Supply chain traceability also comes into play. Most high-volume producers track feedstock origin and processing steps, which increases transparency—another key pillar of trust. This paper trail reassures big buyers who face their own scrutiny from regulatory agencies, NGOs, and vigilant customers.
No single ingredient solves every challenge, yet the accumulated evidence and real-world experiences with C12–18 Fatty Alcohol Ethoxylate (15EO) give it a leading edge in modern surfactant chemistry. Its solid safety record, everyday reliability, and ability to balance cleaning power with ecological responsibility put it in a class where trust grows with each successful use.

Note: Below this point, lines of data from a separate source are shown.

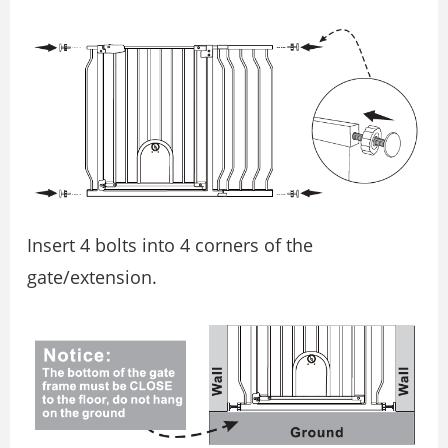
Insert 4 bolts into 4 corners of the
gate/extension.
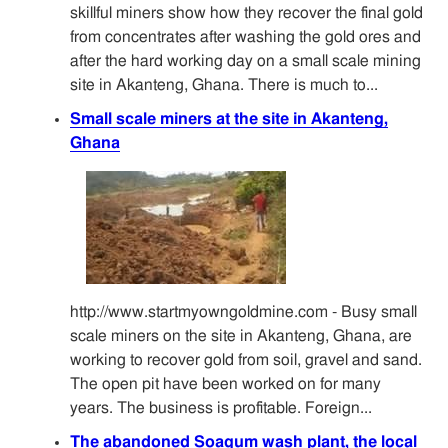
skillful miners show how they recover the final gold
from concentrates after washing the gold ores and
after the hard working day on a small scale mining
site in Akanteng, Ghana. There is much to...
Small scale miners at the site in Akanteng,
Ghana
http://www.startmyowngoldmine.com - Busy small
scale miners on the site in Akanteng, Ghana, are
working to recover gold from soil, gravel and sand.
The open pit have been worked on for many
years. The business is profitable. Foreign...
The abandoned Soagum wash plant, the local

Looking ahead, opportunity and responsibility go hand in hand. Users, managers, and regulators continue asking how to do more with less, keeping facilities and equipment spotless without sacrificing sustainability. Cleaners, engineers, and researchers will keep challenging suppliers to sharpen both eco-performance and ease of use. I see increasing collaborations between raw material producers, detergent formulators, and environmental watchdogs to standardize data reporting and speed up innovation cycles.
At home, consumers learn that skipping a harsh solvent for a surfactant-rich cleaner yields better safety for families and the planet. In industry, ongoing training helps shift staff away from “more equals better” thinking toward smarter, efficient dosing powered by trusted ingredients. Building these habits won’t happen overnight. Efforts to collect field data, share lessons, and iterate product designs keep this work grounded and effective.
Digital monitoring tools make progress more visible. Factories and hospitals employing surfactant sensors and automated dosing cut waste and optimize cleaning schedules. I’ve personally reviewed data after such tech rollouts, and the drop in chemical consumption and water use proves the case for smart, data-driven use of powerful but safe ingredients like C12–18 Fatty Alcohol Ethoxylate (15EO).
Education programs supporting safe use, proper storage, and correct disposal close the loop. Partnerships between product makers and vocational schools supply a new generation with both the chemistry know-how and the ethical mindset to make the most of tomorrow’s surfactants. Success, as always, starts with asking tough questions, choosing wisely, and learning from everyday experience—qualities this product line inspires across every link in its journey, from lab bench to laundry room to riverbank.